After keystone admin password changed, user account locked

Bug #1853017 reported by Peng Peng on 2019-11-18
8
This bug affects 1 person
Affects Status Importance Assigned to Milestone
StarlingX
High
yong hu

Bug Description

Brief Description
-----------------
changing keystone admin password.

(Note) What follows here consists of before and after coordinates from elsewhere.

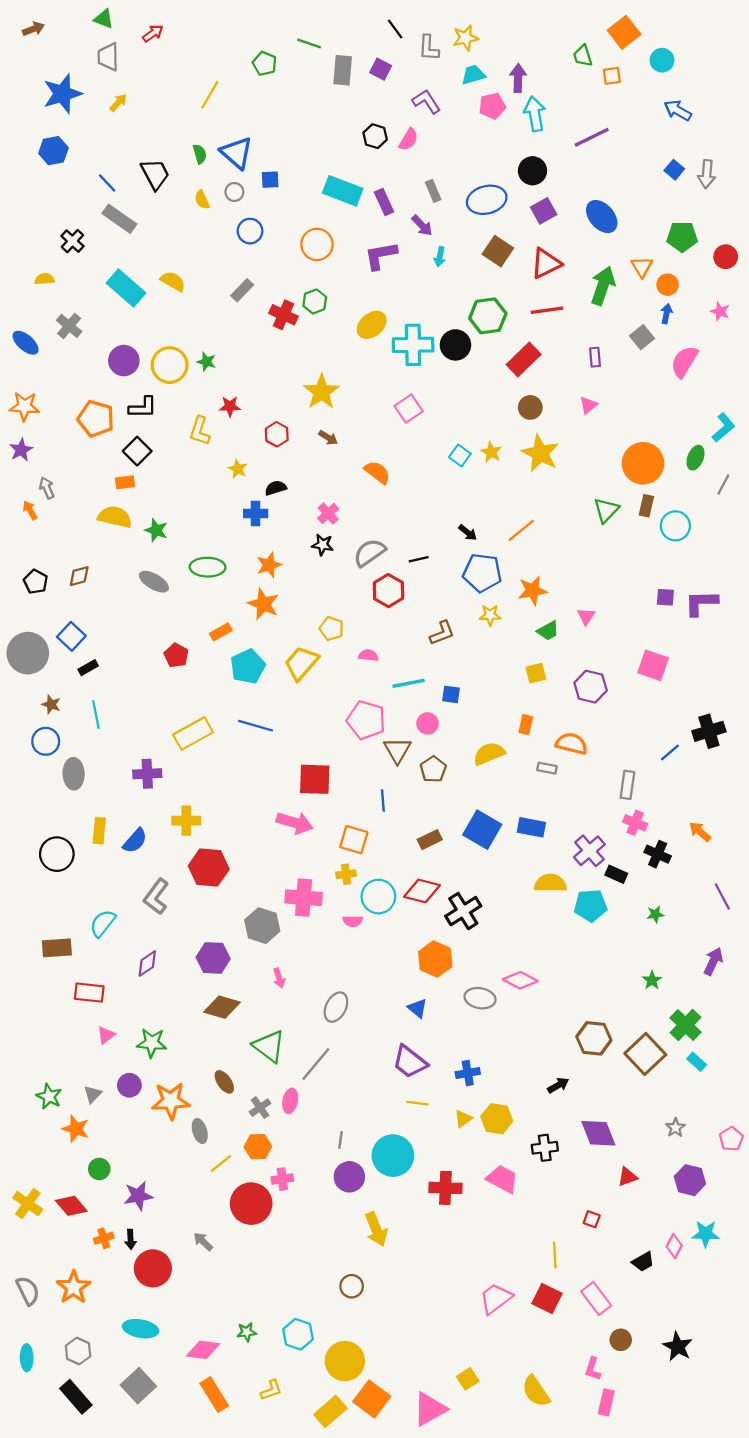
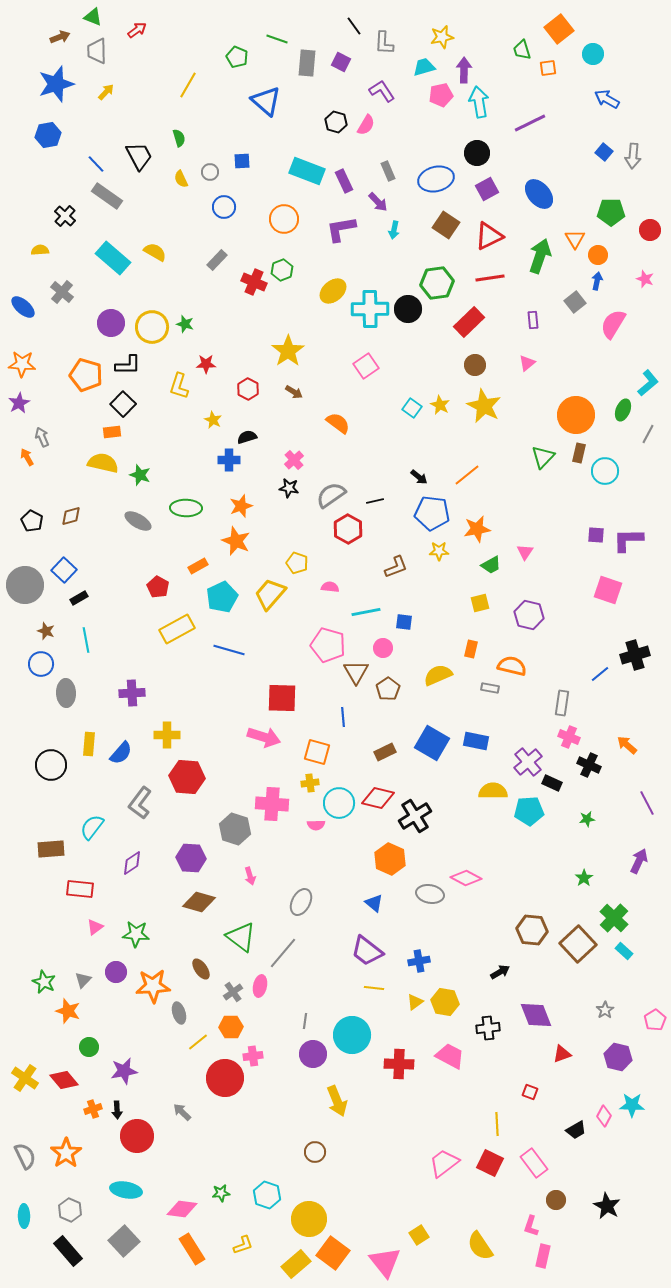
brown arrow: (33, 29) -> (60, 37), moved
yellow star: (466, 38) -> (442, 37), moved
blue triangle: (237, 153) -> (266, 101), moved
pink square: (653, 665) -> (608, 590), moved
yellow rectangle: (193, 734) -> (177, 629), moved
pink triangle: (430, 1409) -> (385, 1262), turned -40

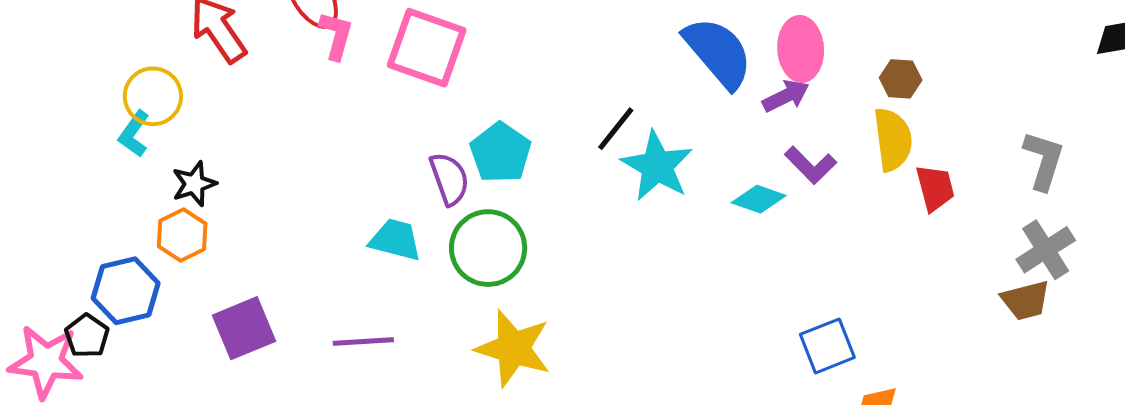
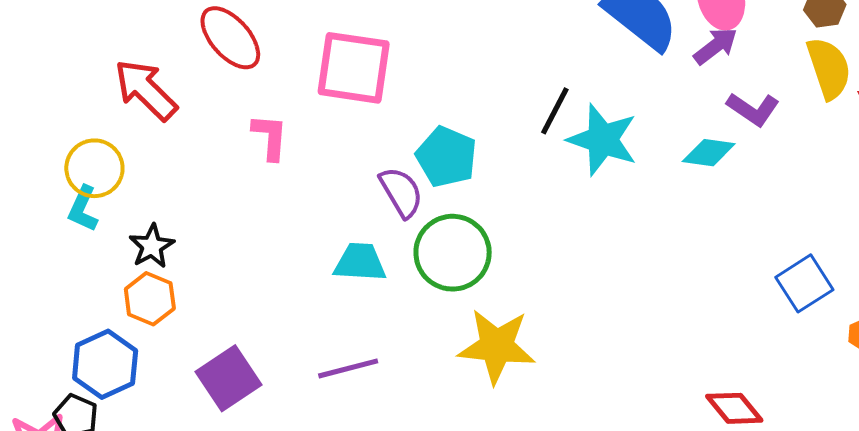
pink L-shape: (336, 35) -> (270, 137), moved

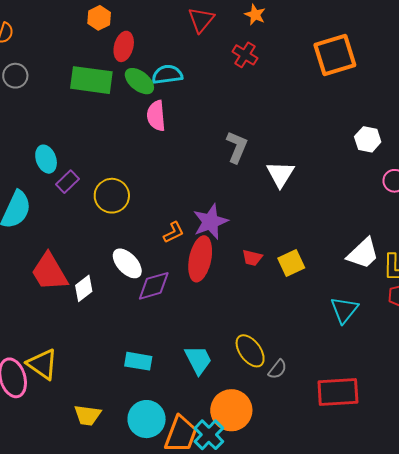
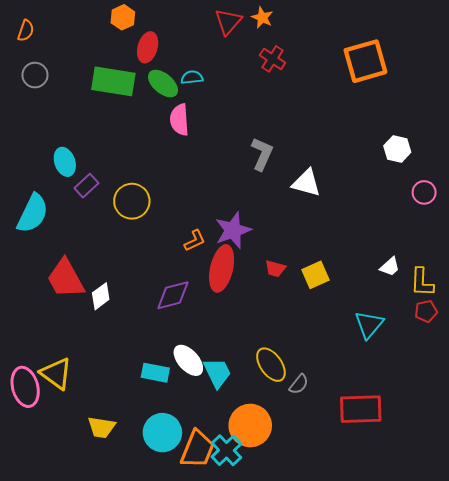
orange star: (255, 15) -> (262, 18), moved
cyan semicircle: (167, 75) -> (192, 77), size x0.7
white triangle: (280, 174) -> (306, 183), turned -48
white trapezoid: (363, 253) -> (390, 267), size x0.6
white ellipse: (127, 263) -> (188, 360), moved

After 180 secs, all system CMD failed by user account locked.

Severity
--------
Major

Steps to Reproduce
------------------
as description

TC-name: security/test_keystone_admin_psswd_change.py::test_admin_password

Expected Behavior
------------------
system CMD all working with new password

Actual Behavior
----------------
user account locked

Reproducibility
---------------
Reproducible

System Configuration
--------------------
Multi-node system

Lab-name: WCP_71-75

Branch/Pull Time/Commit
-----------------------
2019-11-15_20-00-00

Last Pass
---------
2019-11-08_20-00-00

Timestamp/Logs
--------------
[2019-11-17 04:38:28,728] 311 DEBUG MainThread ssh.send :: Send 'openstack --os-username 'admin' --os-password 'Li69nux*' --os-project-name admin --os-auth-url http://[face::1]:5000/v3 --os-user-domain-name Default --os-project-domain-name Default --os-identity-api-version 3 --os-interface internal --os-region-name RegionOne user set --password '!Li69nux*9' admin'

[2019-11-17 04:41:31,564] 311 DEBUG MainThread ssh.send :: Send 'keyring get CGCS admin'
[2019-11-17 04:41:32,142] 433 DEBUG MainThread ssh.expect :: Output:
!Li69nux*9

[2019-11-17 04:41:32,246] 311 DEBUG MainThread ssh.send :: Send 'system --os-username 'admin' --os-password '!Li69nux*9' --os-project-name admin --os-auth-url http://[face::1]:5000/v3 --os-user-domain-name Default --os-project-domain-name Default --os-endpoint-type internalURL --os-region-name RegionOne servicegroup-list'
[2019-11-17 04:41:33,067] 433 DEBUG MainThread ssh.expect :: Output:
The account is locked for user: dcd90f0c830f467b92ff4cf3e6c4bb5a. (HTTP 401) (Request-ID: req-1b6dc762-f417-4801-9900-040b0e5e39e7)

Test Activity
-------------
Regression Testing

Peng Peng (ppeng) wrote :
Ghada Khalil (gkhalil) wrote :

Marking as stx.3.0 / high priority - appears to have been broken in the last week.

Changed in starlingx:
importance: Undecided → High
status: New → Triaged
tags: added: stx.3.0 stx.security
Ghada Khalil (gkhalil) on 2019-11-18
Changed in starlingx:
assignee: nobody → yong hu (yhu6)
tags: added: stx.distro.openstack
Yang Liu (yliu12) on 2019-11-19
tags: added: stx.retestneeded
yong hu (yhu6) wrote :

The issue was reproduced at:

the password for admin was indeed changed by following command: openstack user set --password 'newpassword' admin, and it also updated to "keyring". However it was not timely reflected to sysinv, so auth for "system" commands would fail if the user name and password were not *explicitly" set by:
--os-username 'admin' --os-password 'newpassword'

Will look into the cause and what recent change led to this issue.

yong hu (yhu6) wrote :

The root cause was found:
After changing the password for "admin", it took effect in keyring. That's why "keyring get CGCS admin" returns the correct password.
However, the local environment OS_PASSWORD (which was set by "source /etc/platform/openrc") still held the old password.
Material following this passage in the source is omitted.